© Christophe Raynaud de Lage : Gilles David, Michel Vuillermoz et Didier Sandre dans On ne sera jamais Alceste, mise en scène de Lisa Guez (Studio-Théâtre de la Comédie-Française)
Gilles David, Didier Sandre, Michel Vuillermoz : Alceste, Jouvet
Par Chantal Boiron
Les cours de Louis Jouvet au Conservatoire d’Art Dramatique de novembre 1939 à décembre 1940 ont été sténographiés et plus tard, publiés tels quels dans « Molière et la comédie classique » : ils constituent une mine d’or pour des générations d’acteurs.

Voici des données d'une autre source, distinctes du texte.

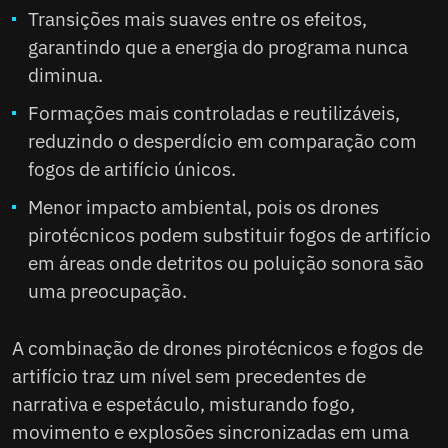
Transições mais suaves entre os efeitos,
garantindo que a energia do programa nunca
diminua.
Formações mais controladas e reutilizáveis,
reduzindo o desperdício em comparação com
fogos de artifício únicos.
Menor impacto ambiental, pois os drones
pirotécnicos podem substituir fogos de artifício
em áreas onde detritos ou poluição sonora são
uma preocupação.
A combinação de drones pirotécnicos e fogos de
artifício traz um nível sem precedentes de
narrativa e espetáculo, misturando fogo,
movimento e explosões sincronizadas em uma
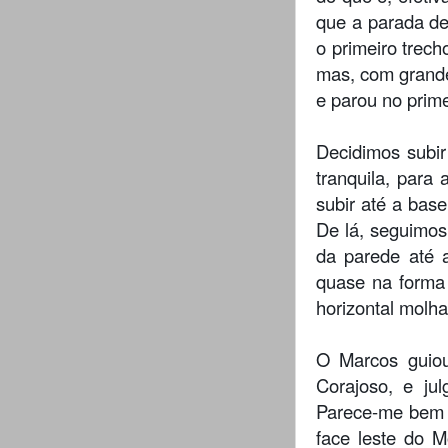
que a parada de
o primeiro trec
mas, com grande 
e parou no prim
Decidimos subir
tranquila, para 
subir até a base
De lá, seguimos
da parede até a
quase na forma
horizontal molh
O Marcos guiou
Corajoso, e jul
Parece-me bem m
face leste do M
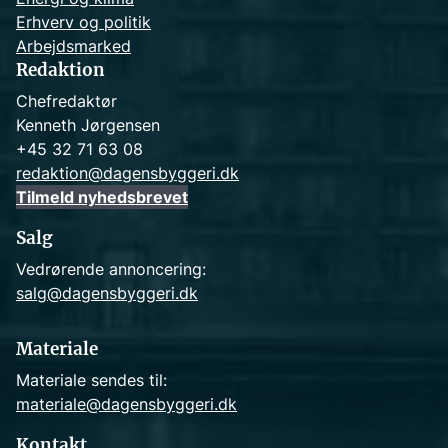
Erhverv og politik
Arbejdsmarked
Redaktion
Chefredaktør
Kenneth Jørgensen
+45 32 71 63 08
redaktion@dagensbyggeri.dk
Tilmeld nyhedsbrevet
Salg
Vedrørende annoncering:
salg@dagensbyggeri.dk
Materiale
Materiale sendes til:
materiale@dagensbyggeri.dk
Kontakt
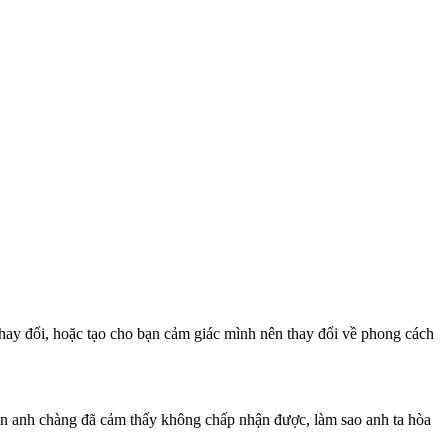
hay đổi, hoặc tạo cho bạn cảm giác mình nên thay đổi về phong cách
ạn anh chàng đã cảm thấy không chấp nhận được, làm sao anh ta hòa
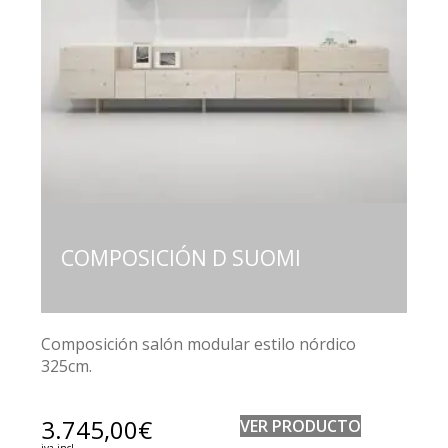
COMPOSICIÓN D SUOMI
Composición salón modular estilo nórdico
325cm.
3.745,00
€
VER PRODUCTO
iva incl.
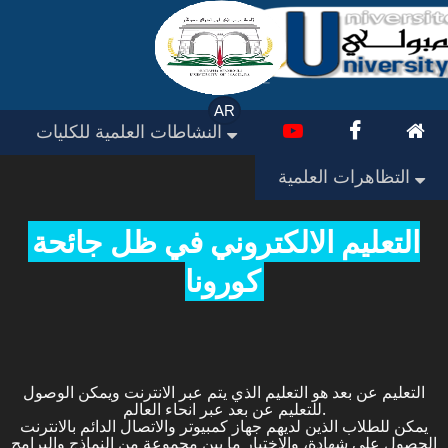
AR
النشاطات العلمية للكليات
التظاهرات العلمية
التعليم الالكتروني في ظل جائحة
كورونا
التعليم عن بعد هو التعليم الذي يتم عبر الانترنت ويمكن الوصول
للتعليم عن بعد عبر انحاء العالم.
يمكن للطلاب الذين لديهم جهاز كمبيوتر والاتصال الدائم بالانترنت
الحصول على شهادة، والاختيار ما بين مجموعة من النماذج والبرامج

Au Studio-Théâtre de la Comédie-Française, Lisa Guez met en scène dans On ne sera jamais Alceste, un des cours où Louis Jouvet fait travailler ses élèves sur la première scène de l’Acte 1 du Misanthrope. Elle en a fait l’adaptation avec Alexandre Tran. Et fait appel, pour l’interprétation, à Gilles David, Didier Sandre et Michel Vuillermoz. Un très beau moment de transmission que l’on doit à une jeune metteuse en scène remarquée dès ses tout premiers spectacles, notamment avec Les Femmes de Barbe-Bleue, Prix du Jury du Festival Impatience en 2019. Et quelle belle leçon d’humilité que nous donnent ces trois grands comédiens qu’on aime tant, ces acteurs ‘chevronnés’ qui jouent à être des élèves débutants.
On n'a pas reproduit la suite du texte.